Adissa's breath came fast. "Working on it!"
They didn't fight to win—only to survive. Every motion was coordination: Adissa diving through open frames, Layla vaulting collapsed beams, both using the ruins as armor.
The hunter adapted, bounding between walls, hammer crushing everything it touched. Each step shook the ground.
Layla reached the edge of a fractured bridge. She glanced at Adissa across the gap. "Now!"
Together, they pivoted, drawing the hunter into a funnel between two buildings. Adissa sprinted the ledge while Layla dropped low, wrenching free a loosened rusted heavy steel beam.
With a grunt, she swung it down with her full weight.
The hunter dodged the first strike—but missed the second. The beam smashed into the side of his lower body, throwing it off balance.
Adissa seized the moment—sprinted, leapt, twisted midair, and drove both feet into the hunter's chest. The combined force sent it crashing through the weakened floor below.
Dust erupted. The city groaned beneath the impact.
"Go!" Layla barked.
They dove in opposite directions—Adissa through a shattered window, Layla over the edge of the next structure.
By the time the hunter's tentacles writhed free of the rubble, they were gone. It turned sharply, tracking the residual emotional pulse Adissa left behind, and launched forward through the buildings.
Adissa ran—leaping from building to building—her movements fluid, desperate, but precise. Every muscle screamed; every breath burned.
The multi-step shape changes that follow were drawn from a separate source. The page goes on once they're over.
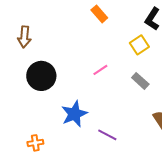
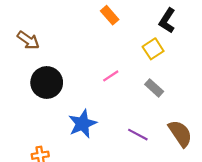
brown arrow: (24, 37) -> (28, 40), turned -60
purple line: (107, 135) -> (138, 135), moved

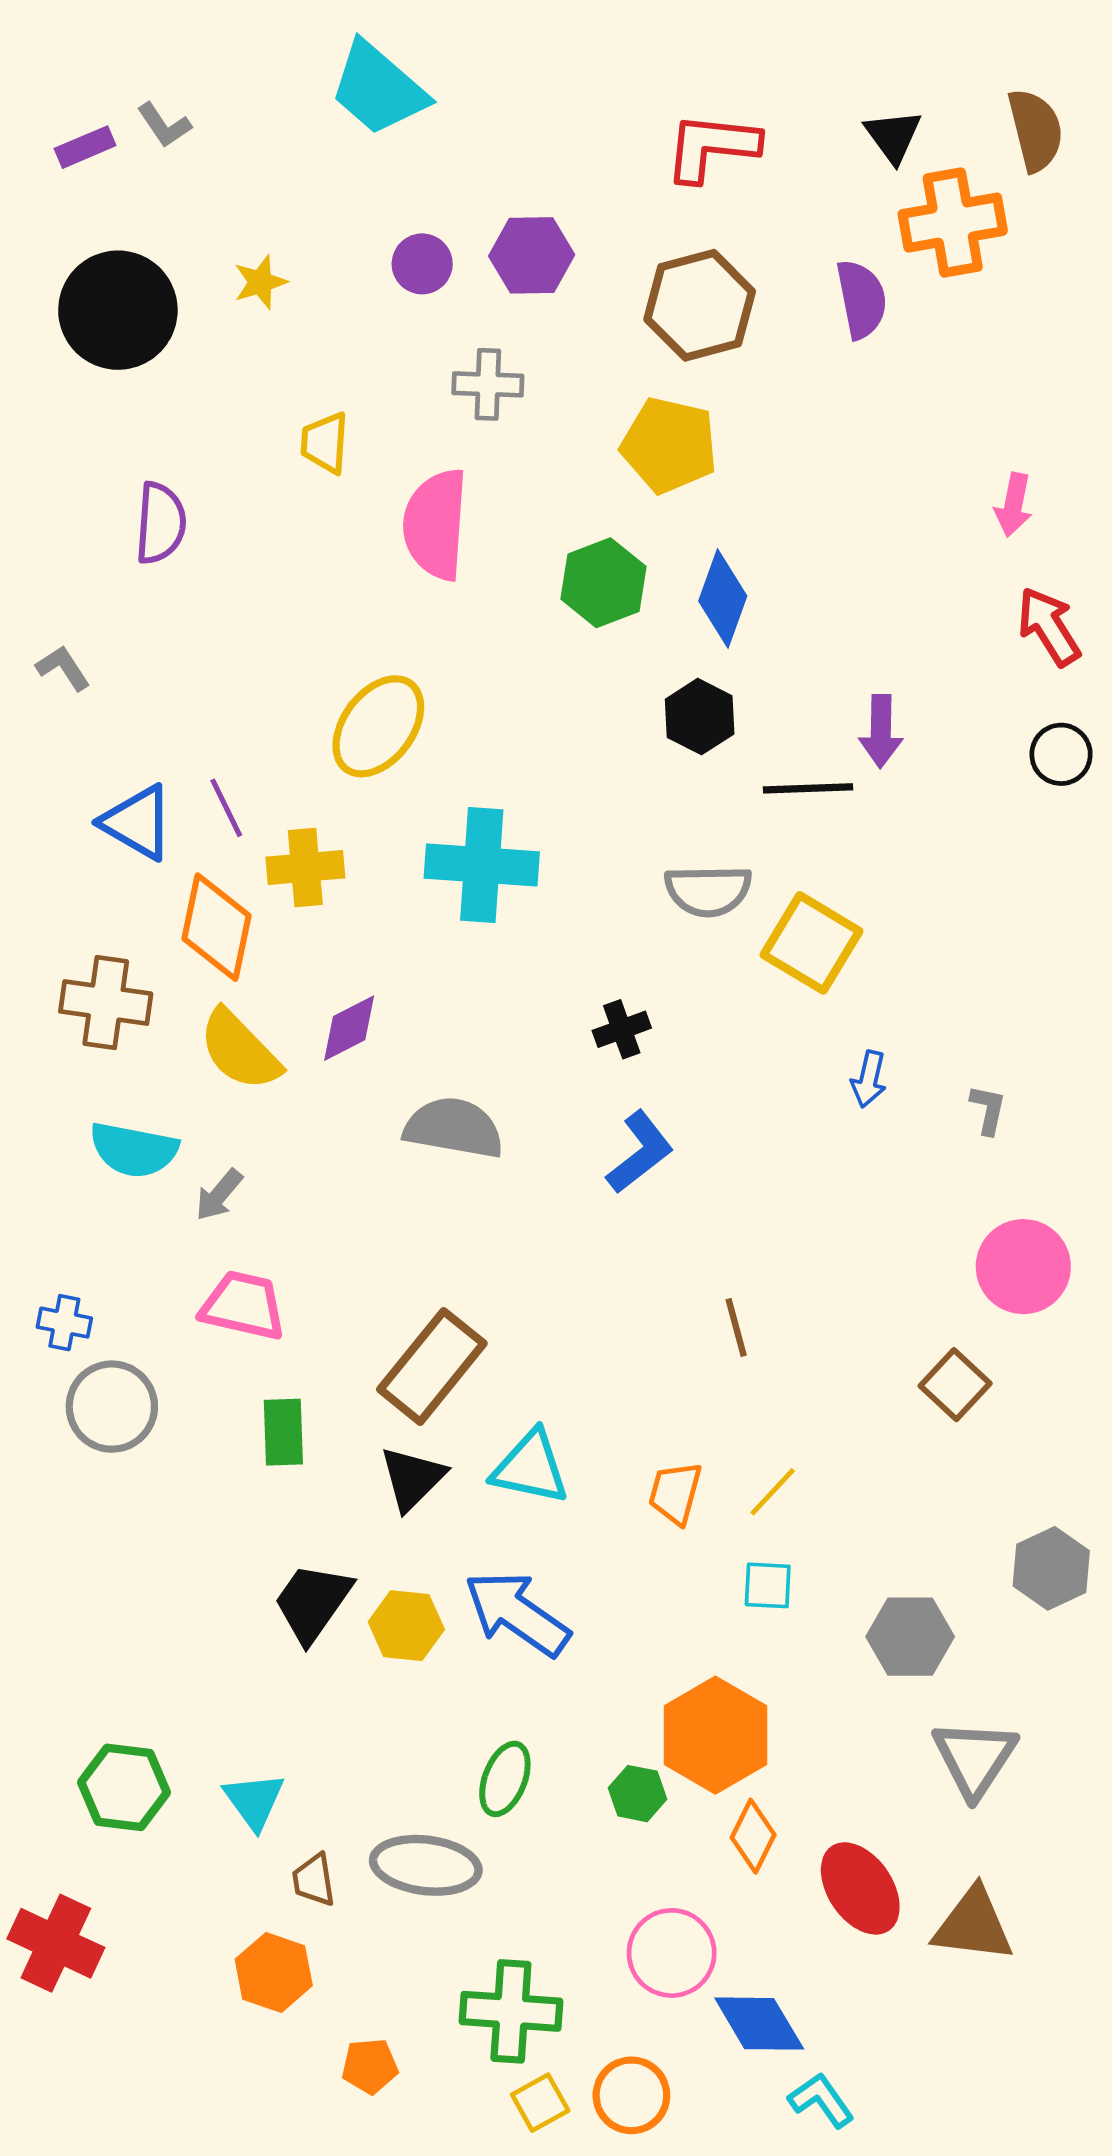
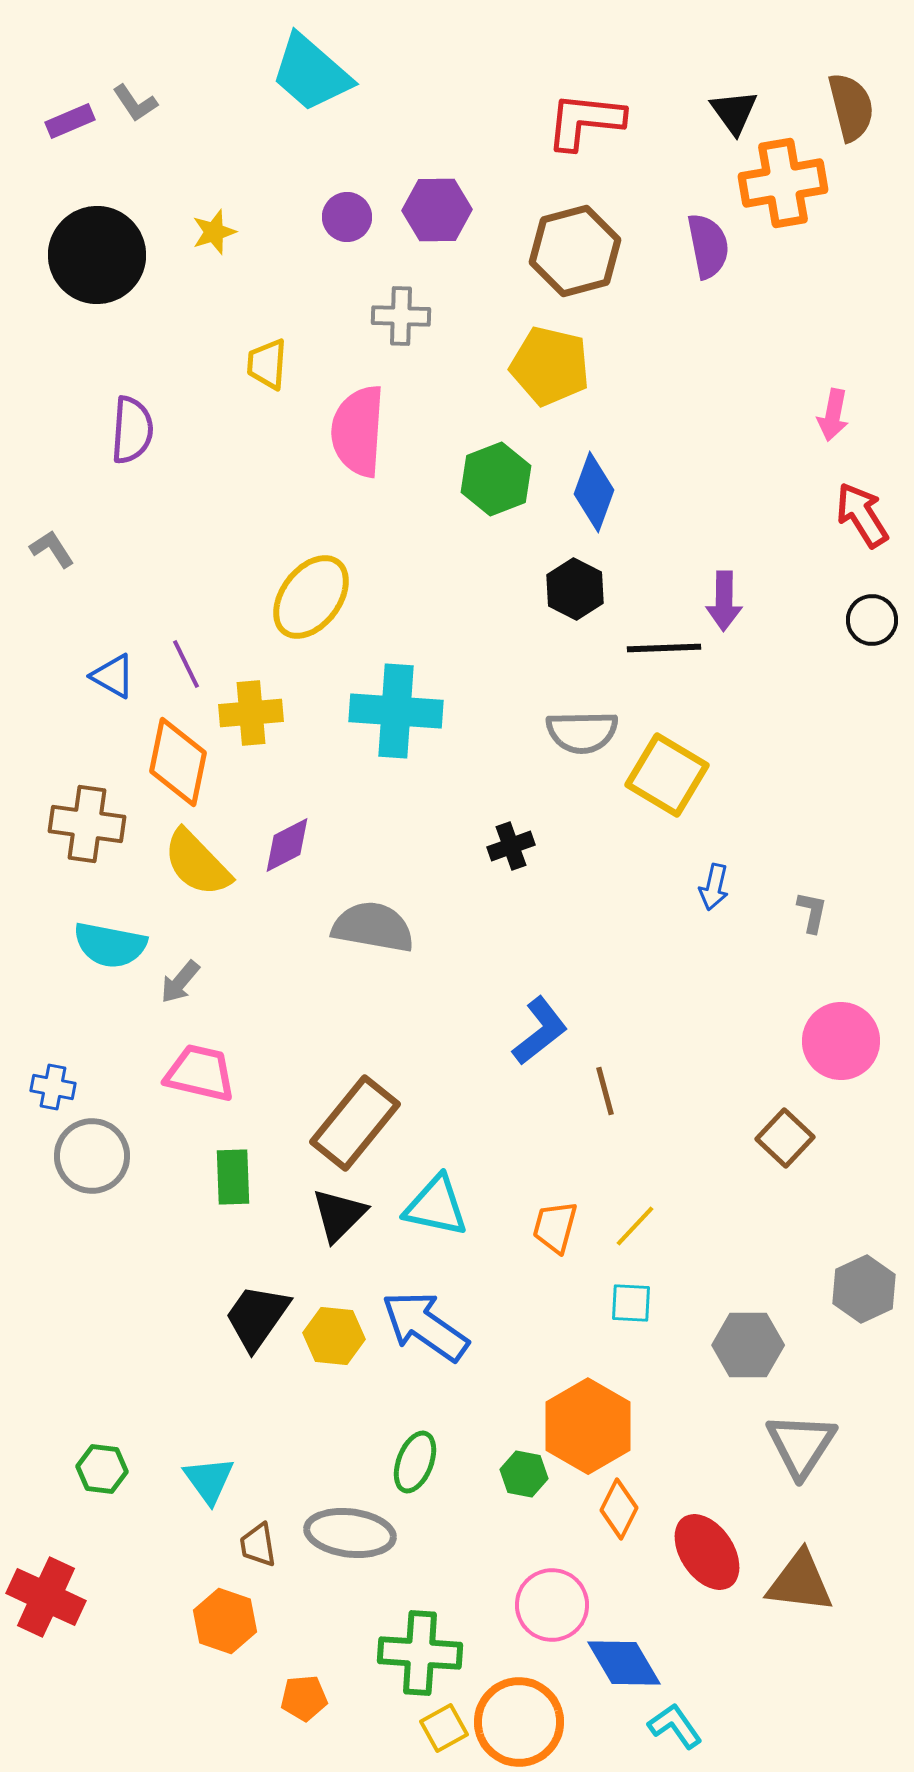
blue triangle: (137, 822) -> (113, 676), size x0.7
blue L-shape: (640, 1152) -> (540, 1031), moved
green hexagon: (124, 1787) -> (102, 1469), size x0.7
orange circle: (631, 2095) -> (519, 1722), size x1.4

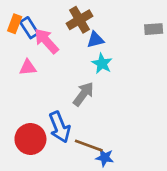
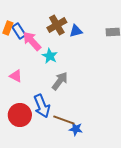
blue triangle: (95, 40) -> (76, 31), moved
cyan star: (102, 63) -> (50, 56), moved
pink triangle: (28, 67) -> (16, 76), moved, turned 32

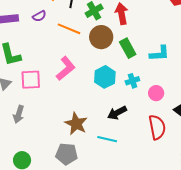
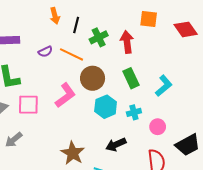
purple semicircle: (39, 16) -> (45, 52), moved
brown circle: (101, 37) -> (93, 78), moved
cyan L-shape: (159, 53) -> (164, 86), turned -40
gray arrow: (19, 114) -> (14, 140), turned 30

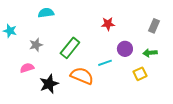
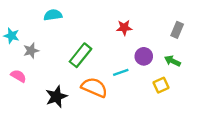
gray star: (36, 45) -> (31, 51), moved
green arrow: (150, 53) -> (173, 61), turned 32
pink semicircle: (27, 68) -> (18, 76), moved, turned 48

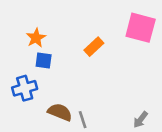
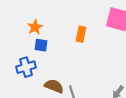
orange rectangle: (94, 47) -> (81, 34), turned -35

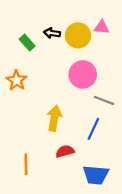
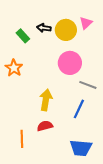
pink triangle: (102, 27) -> (86, 23), turned -48
red semicircle: (65, 151) -> (45, 126), moved

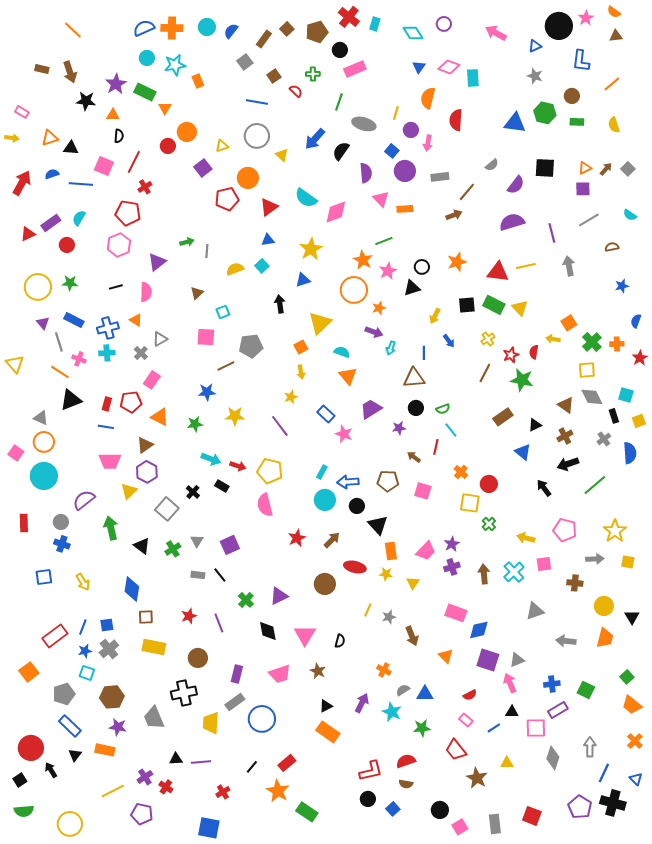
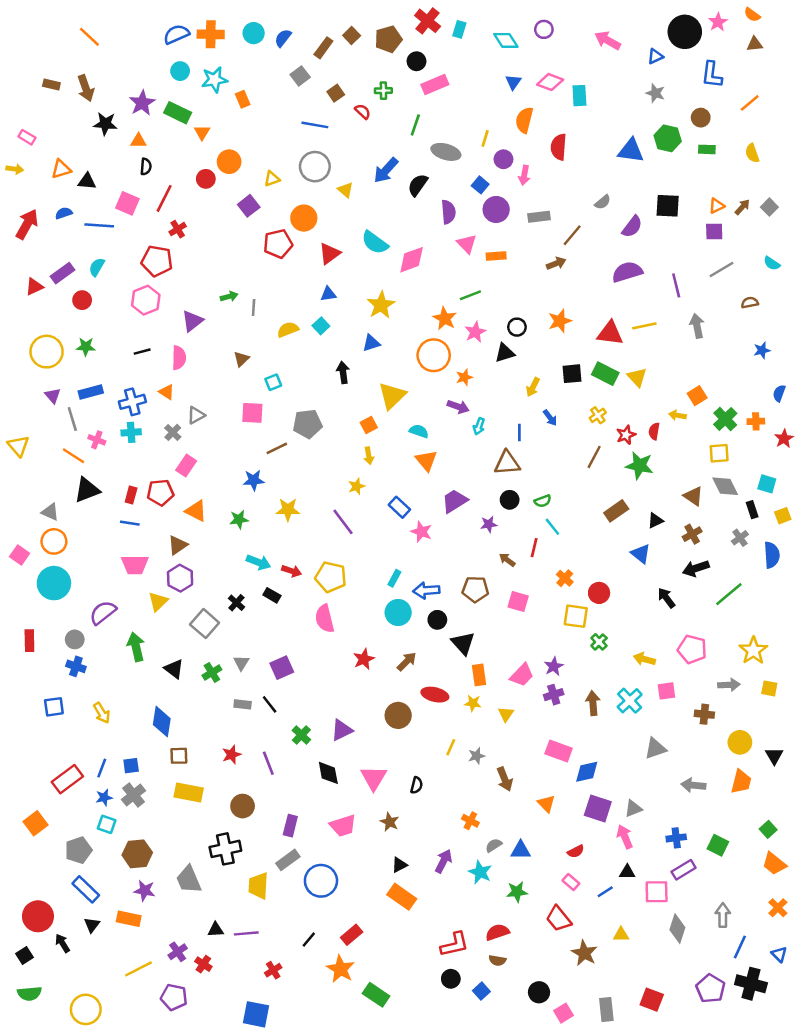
blue rectangle: (74, 320) -> (91, 392), turned -42

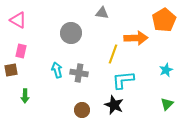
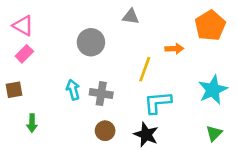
orange arrow: (136, 38) -> (174, 49), size x0.6
pink rectangle: (21, 51) -> (24, 54), moved, turned 32
cyan star: (166, 70) -> (213, 90), size x1.6
brown circle: (82, 110) -> (105, 131), moved

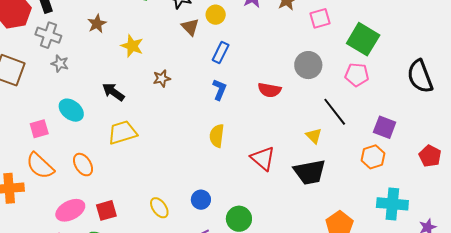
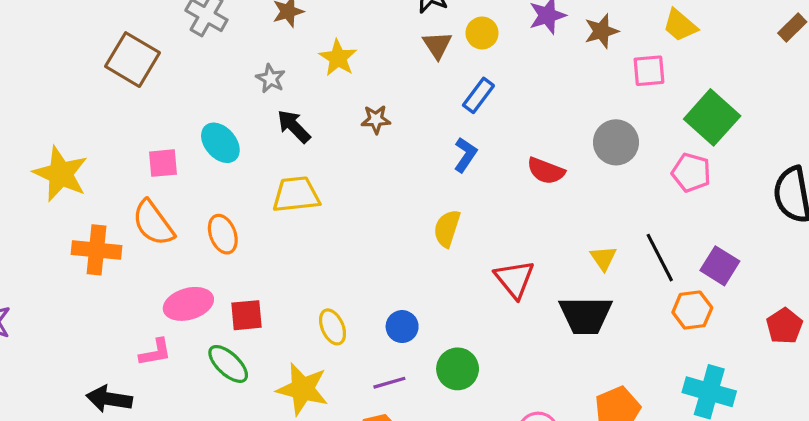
gray star: (60, 64) -> (271, 78), moved
black line: (335, 112) -> (660, 258), moved

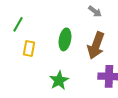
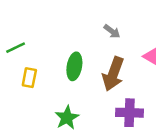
green line: (18, 24) -> (16, 48), turned 35

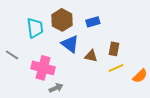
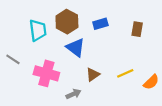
brown rectangle: (114, 49) -> (137, 29), moved
brown triangle: (91, 56) -> (93, 75), moved, turned -48
gray arrow: (56, 88) -> (73, 94), moved

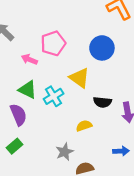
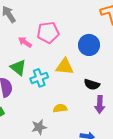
yellow triangle: (79, 78) -> (65, 67), turned -42
black semicircle: (102, 102) -> (92, 85), moved

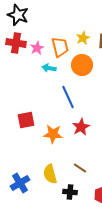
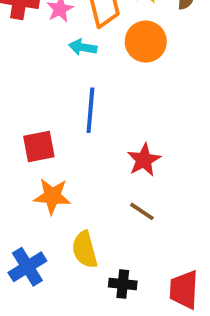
blue line: (68, 97) -> (90, 110), moved, turned 30
orange star: (53, 134) -> (52, 196), moved
brown line: (80, 168) -> (142, 211), moved

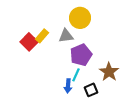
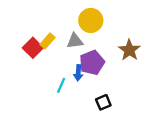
brown star: (109, 72) -> (129, 50), moved
cyan line: (76, 75) -> (61, 85), moved
blue arrow: (68, 86) -> (78, 73), moved

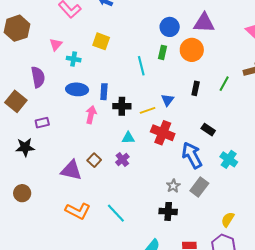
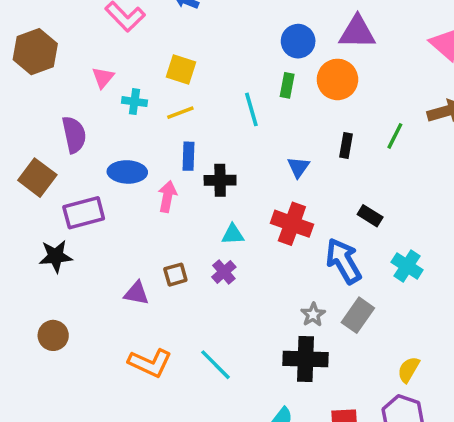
blue ellipse: (77, 89) -> (127, 172), moved
yellow line: (148, 110) -> (180, 113), moved
purple rectangle: (42, 123) -> (84, 213), size x1.6
brown square: (94, 160) -> (175, 275), turned 32
purple triangle: (71, 170) -> (136, 293), size x0.7
black cross: (168, 211) -> (306, 359), size x1.4

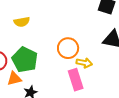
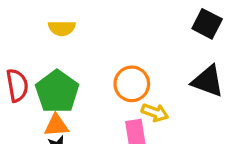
orange triangle: (14, 79) -> (56, 125), moved

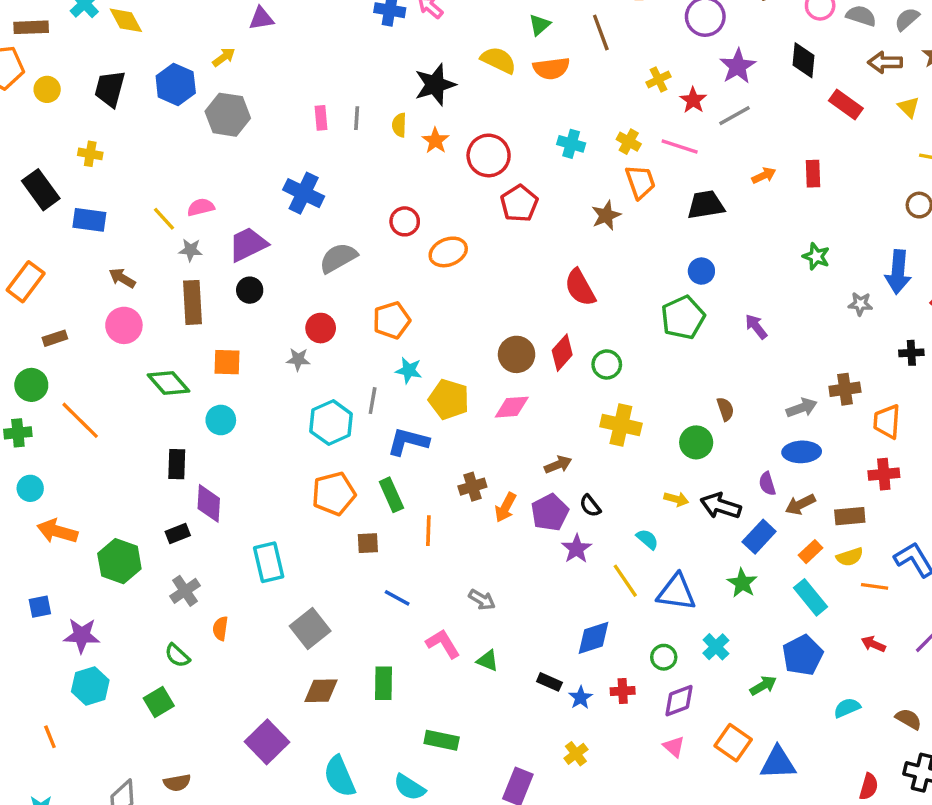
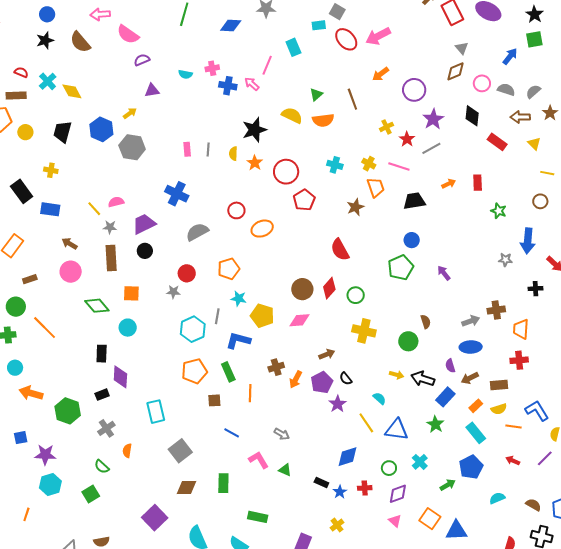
green star: (816, 256) -> (499, 211), moved
orange line: (50, 737) -> (26, 514), turned 40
The vibrations behind her grew. The hunter was closing in.
She turned mid-sprint—just in time to see the alien vault toward her.
Suddenly a wet, guttural rip.
The hunter's body jerked violently as a hand tore clean through its throat. Its roar turned into a choking hiss, green blood spraying across the floor. The alien collapsed.
Malik.
He stood behind the corpse, expression unreadable, presence almost unreal—as if he had materialized from thin air. His hand dripped with alien blood, his movements calm, deliberate. The hunter twitched once more, then went still.
He followed after Adissa, grabbed her by the head, and lifted her up.
"You're quick on your feet," he said evenly. "I almost didn't catch up."
Adissa froze, breath caught. Her voice barely a whisper.
"Malik…?"
He met her gaze, the faintest flicker of recognition in her eyes, then dropped her gently to her feet.
She asked, "What happened to the alien?"
"I killed it," he replied.
Her eyes lit with childish wonder.
"It took Layla and me everything to barely get away, and you killed it so easily! Can you teach me how to do that sometime? Layla always avoids fighting because she doesn't want me to die. If only I were stronger, then Big Sis would let me fight with her."
"Alright, kid. Quiet with the nagging," he said, a faint depression crossing his face.
She jumped onto his back, legs locked tight and arms around his shoulders as he began to walk.
He sighed. "Are you a child or what? Get down before I smash your puny head."
She ignored him and stuck her tongue out playfully.
He sighed again, shaking his head. "Let's go find Layla. She's close."